Jean Pierre de Monchaux (August 29, 1936 – April 30, 2018), known as John de Monchaux, was an Australian-American architect, city planner, and educator.

== Life and career ==
Born in Dublin, Ireland, to Australian parents, de Monchaux attended Gimnasio Moderno in Bogotá and Stuyvesant High School in New York City before studying architecture at St. John's College, University of Sydney.

After practicing in Sydney as an architect, de Monchaux obtained his Master's in Urban Design at the Harvard GSD in 1961. Beginning in 1963, de Monchaux taught at the Bartlett School of Architecture in London and worked for the Professor of Urban Design there, Richard Llewellyn Davies. With Llewellyn Davies and Walter Bor as partners-in-charge at Llewellyn Davies Weeks Forestier-Walker and Bor, de Monchaux was the head of the design team for the Plan for Milton Keynes, Buckinghamshire, published in 1970.

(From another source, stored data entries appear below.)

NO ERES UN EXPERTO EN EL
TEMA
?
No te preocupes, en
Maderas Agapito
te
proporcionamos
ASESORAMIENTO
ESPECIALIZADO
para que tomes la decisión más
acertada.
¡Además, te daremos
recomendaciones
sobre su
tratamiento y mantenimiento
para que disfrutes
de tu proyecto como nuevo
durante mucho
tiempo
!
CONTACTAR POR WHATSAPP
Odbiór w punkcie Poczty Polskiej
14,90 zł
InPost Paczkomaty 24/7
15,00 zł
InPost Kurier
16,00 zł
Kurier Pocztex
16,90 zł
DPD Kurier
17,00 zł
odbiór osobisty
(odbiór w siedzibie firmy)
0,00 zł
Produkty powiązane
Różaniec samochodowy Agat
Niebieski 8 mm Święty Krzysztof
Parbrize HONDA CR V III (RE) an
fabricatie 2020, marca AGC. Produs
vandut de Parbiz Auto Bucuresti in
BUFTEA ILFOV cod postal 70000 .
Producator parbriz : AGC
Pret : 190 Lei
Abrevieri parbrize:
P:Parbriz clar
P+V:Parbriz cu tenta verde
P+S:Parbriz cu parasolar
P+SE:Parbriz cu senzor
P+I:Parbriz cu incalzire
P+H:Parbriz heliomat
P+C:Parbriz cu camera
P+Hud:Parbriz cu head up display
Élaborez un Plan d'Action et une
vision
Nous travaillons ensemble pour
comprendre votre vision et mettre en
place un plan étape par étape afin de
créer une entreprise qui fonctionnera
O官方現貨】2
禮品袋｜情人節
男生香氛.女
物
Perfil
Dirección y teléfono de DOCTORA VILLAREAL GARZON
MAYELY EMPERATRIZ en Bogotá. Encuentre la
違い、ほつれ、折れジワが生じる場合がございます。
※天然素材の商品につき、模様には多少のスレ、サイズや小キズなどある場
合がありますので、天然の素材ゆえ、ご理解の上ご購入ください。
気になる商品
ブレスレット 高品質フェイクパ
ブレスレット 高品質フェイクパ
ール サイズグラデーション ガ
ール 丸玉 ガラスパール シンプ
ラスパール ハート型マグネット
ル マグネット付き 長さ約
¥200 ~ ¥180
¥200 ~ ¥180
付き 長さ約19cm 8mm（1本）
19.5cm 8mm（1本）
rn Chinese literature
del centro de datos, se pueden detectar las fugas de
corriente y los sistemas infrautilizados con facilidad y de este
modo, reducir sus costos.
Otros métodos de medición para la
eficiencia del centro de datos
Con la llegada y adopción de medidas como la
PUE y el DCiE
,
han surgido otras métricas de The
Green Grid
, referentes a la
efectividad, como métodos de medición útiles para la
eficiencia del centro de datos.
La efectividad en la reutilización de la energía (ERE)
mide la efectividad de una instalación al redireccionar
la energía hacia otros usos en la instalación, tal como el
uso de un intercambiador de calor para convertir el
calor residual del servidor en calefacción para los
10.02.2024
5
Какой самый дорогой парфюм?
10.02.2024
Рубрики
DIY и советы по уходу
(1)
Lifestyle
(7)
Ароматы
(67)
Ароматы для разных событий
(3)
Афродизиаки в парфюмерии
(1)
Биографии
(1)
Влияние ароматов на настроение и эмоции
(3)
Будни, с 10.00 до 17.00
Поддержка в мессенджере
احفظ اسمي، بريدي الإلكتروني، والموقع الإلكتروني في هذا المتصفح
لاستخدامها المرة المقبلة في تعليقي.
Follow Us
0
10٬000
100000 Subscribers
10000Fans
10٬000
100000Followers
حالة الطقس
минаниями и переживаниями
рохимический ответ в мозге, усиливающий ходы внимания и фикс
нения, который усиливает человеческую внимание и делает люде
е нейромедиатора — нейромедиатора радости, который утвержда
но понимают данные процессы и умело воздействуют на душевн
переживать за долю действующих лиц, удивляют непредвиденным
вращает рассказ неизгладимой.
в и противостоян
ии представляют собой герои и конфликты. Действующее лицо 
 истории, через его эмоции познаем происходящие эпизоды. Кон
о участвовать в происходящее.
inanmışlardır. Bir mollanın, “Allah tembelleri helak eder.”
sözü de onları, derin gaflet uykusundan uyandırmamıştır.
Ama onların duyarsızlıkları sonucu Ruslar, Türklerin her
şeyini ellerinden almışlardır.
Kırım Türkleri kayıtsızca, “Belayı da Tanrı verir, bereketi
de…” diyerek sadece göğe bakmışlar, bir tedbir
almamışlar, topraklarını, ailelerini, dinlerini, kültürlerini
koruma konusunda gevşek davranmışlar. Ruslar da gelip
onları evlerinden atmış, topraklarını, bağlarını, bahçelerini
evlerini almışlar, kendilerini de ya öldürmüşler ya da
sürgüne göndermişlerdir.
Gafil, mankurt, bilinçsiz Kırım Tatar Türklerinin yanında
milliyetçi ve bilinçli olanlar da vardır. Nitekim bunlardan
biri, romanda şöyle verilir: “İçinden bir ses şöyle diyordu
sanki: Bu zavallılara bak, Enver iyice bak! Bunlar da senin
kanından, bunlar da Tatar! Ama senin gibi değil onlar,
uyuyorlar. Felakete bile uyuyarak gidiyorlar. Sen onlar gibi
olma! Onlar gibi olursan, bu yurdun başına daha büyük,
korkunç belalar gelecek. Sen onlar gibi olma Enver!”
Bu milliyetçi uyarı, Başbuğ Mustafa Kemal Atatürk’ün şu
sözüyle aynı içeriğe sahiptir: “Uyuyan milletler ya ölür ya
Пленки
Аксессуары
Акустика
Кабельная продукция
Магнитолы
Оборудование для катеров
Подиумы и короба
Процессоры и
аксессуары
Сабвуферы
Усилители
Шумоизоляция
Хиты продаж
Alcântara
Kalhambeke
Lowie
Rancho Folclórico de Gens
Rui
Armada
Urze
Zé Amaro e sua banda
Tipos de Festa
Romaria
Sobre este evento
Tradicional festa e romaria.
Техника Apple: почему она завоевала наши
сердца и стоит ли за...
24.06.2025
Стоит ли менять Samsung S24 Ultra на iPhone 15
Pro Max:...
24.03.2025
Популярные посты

De Monchaux moved with his wife, sociologist and member of the Milton Keynes team, Suzanne Beauchamp de Monchaux, to New York in 1970 to found the American office of Llewellyn Davies, undertaking work in Watts, Detroit, and Chicago. In 1972, he was part of the Harvard GSD's second class of Loeb Fellows. de Monchaux returned to his native Australia in 1974 to found what would become one of Llewellyn-Davies' successor firms, Kinhill, undertaking work in Southeast Asia and Australia.

In 1981 he moved back to the United States to become Professor and Dean of the School of Architecture and Planning at MIT. His accomplishments as Dean included the founding of the Media Lab in 1985, whose name he helped devise, and the construction of the Rotch Library from 1988 to 1991. In 1992, he stepped down as Dean and served as General Manager of the Aga Khan Trust for Culture, returning to MIT as a Professor from 1996 until his retirement in 2009.

De Monchaux is the brother of sculptor Paul de Monchaux, the uncle of sculptor Cathy de Monchaux, and the father of designer and author Nicholas de Monchaux and critic Thomas de Monchaux.